BEGIN Information provided

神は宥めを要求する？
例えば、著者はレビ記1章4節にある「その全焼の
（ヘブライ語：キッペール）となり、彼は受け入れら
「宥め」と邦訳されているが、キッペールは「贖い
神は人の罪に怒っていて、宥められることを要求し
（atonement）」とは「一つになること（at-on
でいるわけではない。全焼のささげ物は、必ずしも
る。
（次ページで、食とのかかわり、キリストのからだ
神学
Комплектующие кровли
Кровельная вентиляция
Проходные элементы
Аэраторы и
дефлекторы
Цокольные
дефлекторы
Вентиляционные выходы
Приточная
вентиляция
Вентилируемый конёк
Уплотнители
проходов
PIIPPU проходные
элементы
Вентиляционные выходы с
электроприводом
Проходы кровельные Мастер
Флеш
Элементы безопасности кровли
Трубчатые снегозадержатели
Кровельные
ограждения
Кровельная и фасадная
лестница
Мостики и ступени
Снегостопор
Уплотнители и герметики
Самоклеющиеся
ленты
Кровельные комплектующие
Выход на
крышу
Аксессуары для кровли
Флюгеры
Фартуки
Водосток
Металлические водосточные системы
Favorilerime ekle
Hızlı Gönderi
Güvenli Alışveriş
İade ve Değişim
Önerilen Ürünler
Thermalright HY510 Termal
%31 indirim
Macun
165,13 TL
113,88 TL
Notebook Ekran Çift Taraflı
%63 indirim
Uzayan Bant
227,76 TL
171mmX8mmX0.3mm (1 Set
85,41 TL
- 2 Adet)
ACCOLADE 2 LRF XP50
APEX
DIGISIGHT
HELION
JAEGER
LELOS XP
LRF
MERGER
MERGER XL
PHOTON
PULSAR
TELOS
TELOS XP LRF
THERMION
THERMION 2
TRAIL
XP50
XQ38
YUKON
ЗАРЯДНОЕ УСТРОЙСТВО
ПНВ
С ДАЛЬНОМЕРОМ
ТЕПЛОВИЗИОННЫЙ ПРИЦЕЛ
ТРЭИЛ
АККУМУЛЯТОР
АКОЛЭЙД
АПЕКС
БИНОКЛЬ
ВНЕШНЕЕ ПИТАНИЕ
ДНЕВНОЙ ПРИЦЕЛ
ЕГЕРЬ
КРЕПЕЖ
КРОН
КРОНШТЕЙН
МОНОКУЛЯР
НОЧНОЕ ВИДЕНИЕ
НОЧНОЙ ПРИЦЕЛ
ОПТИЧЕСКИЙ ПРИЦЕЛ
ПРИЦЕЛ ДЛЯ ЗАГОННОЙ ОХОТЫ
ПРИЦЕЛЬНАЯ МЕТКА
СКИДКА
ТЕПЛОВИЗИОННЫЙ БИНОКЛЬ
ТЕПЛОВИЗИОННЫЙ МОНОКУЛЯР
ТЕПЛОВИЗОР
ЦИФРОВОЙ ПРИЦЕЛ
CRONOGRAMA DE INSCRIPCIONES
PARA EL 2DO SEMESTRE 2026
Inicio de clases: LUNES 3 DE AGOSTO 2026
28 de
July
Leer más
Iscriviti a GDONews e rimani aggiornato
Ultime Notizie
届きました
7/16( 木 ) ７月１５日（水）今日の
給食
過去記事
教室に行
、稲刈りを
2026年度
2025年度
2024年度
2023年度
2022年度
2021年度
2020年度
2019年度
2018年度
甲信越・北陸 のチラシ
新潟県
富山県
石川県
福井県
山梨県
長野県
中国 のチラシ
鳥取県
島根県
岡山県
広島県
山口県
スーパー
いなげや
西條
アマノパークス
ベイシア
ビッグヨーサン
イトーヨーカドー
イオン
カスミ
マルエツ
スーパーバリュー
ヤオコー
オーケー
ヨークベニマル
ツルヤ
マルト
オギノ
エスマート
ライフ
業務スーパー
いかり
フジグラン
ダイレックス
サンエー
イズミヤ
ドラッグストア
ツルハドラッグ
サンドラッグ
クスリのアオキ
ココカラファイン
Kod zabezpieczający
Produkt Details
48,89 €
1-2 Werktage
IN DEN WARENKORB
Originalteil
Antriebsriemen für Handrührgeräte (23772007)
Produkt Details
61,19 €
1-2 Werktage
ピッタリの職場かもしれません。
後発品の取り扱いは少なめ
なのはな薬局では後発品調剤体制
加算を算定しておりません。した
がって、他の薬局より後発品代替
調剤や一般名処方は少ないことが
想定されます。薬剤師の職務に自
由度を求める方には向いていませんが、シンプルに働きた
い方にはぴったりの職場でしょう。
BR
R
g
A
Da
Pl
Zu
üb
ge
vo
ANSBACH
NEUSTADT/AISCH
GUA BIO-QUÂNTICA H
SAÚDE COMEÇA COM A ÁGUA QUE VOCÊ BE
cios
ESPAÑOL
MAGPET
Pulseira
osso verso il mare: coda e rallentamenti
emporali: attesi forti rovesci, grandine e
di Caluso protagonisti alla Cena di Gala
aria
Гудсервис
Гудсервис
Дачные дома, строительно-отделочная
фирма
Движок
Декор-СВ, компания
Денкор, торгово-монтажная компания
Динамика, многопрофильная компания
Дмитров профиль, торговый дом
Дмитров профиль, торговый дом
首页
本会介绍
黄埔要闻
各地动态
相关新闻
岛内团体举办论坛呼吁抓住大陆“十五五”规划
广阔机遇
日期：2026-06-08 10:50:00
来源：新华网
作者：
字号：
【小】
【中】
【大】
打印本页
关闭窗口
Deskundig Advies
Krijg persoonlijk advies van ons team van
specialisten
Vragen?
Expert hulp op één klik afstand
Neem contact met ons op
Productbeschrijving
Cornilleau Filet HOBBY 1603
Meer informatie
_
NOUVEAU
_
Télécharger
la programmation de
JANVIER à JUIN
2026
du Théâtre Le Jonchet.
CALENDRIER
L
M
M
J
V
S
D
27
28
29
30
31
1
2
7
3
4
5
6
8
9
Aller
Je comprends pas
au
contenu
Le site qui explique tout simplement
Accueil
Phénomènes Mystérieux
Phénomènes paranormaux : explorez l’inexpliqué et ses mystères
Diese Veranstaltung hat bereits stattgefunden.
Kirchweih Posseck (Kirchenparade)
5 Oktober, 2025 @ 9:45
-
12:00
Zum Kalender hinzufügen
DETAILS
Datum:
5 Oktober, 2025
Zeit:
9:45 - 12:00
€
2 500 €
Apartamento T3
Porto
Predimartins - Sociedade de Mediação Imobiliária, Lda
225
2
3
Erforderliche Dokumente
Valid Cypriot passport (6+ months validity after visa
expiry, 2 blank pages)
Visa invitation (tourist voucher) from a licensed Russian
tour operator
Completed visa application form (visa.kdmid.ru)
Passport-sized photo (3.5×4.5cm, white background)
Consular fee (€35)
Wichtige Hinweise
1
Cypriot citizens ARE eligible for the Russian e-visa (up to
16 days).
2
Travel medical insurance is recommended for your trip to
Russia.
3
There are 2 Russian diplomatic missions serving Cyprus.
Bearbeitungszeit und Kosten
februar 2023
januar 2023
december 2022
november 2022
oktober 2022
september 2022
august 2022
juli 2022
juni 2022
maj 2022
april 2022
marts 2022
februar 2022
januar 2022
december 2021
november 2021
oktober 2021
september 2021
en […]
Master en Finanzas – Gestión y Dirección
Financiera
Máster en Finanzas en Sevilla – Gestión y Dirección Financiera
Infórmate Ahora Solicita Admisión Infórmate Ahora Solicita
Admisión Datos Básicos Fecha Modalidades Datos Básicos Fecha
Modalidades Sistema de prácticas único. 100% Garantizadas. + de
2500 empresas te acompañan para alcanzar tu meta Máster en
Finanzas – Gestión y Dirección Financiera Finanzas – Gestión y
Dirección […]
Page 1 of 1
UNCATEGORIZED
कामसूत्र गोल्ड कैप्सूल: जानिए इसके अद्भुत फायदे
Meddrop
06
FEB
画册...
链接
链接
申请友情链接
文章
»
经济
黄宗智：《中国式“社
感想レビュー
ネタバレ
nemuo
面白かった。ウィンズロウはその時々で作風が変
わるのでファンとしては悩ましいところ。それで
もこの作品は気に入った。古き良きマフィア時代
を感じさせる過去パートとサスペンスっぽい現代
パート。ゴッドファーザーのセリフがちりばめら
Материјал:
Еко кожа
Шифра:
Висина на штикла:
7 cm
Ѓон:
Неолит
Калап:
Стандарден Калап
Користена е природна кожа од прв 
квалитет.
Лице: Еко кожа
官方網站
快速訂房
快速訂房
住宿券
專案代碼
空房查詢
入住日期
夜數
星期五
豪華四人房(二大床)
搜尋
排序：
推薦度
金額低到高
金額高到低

END Information provided

◆ **What the exercise asks**
Reproduce the listing above exactly as far as the line with "Hızlı Gönderi", that line included.

◆ **Response area**
神は宥めを要求する？
例えば、著者はレビ記1章4節にある「その全焼の
（ヘブライ語：キッペール）となり、彼は受け入れら
「宥め」と邦訳されているが、キッペールは「贖い
神は人の罪に怒っていて、宥められることを要求し
（atonement）」とは「一つになること（at-on
でいるわけではない。全焼のささげ物は、必ずしも
る。
（次ページで、食とのかかわり、キリストのからだ
神学
Комплектующие кровли
Кровельная вентиляция
Проходные элементы
Аэраторы и
дефлекторы
Цокольные
дефлекторы
Вентиляционные выходы
Приточная
вентиляция
Вентилируемый конёк
Уплотнители
проходов
PIIPPU проходные
элементы
Вентиляционные выходы с
электроприводом
Проходы кровельные Мастер
Флеш
Элементы безопасности кровли
Трубчатые снегозадержатели
Кровельные
ограждения
Кровельная и фасадная
лестница
Мостики и ступени
Снегостопор
Уплотнители и герметики
Самоклеющиеся
ленты
Кровельные комплектующие
Выход на
крышу
Аксессуары для кровли
Флюгеры
Фартуки
Водосток
Металлические водосточные системы
Favorilerime ekle
Hızlı Gönderi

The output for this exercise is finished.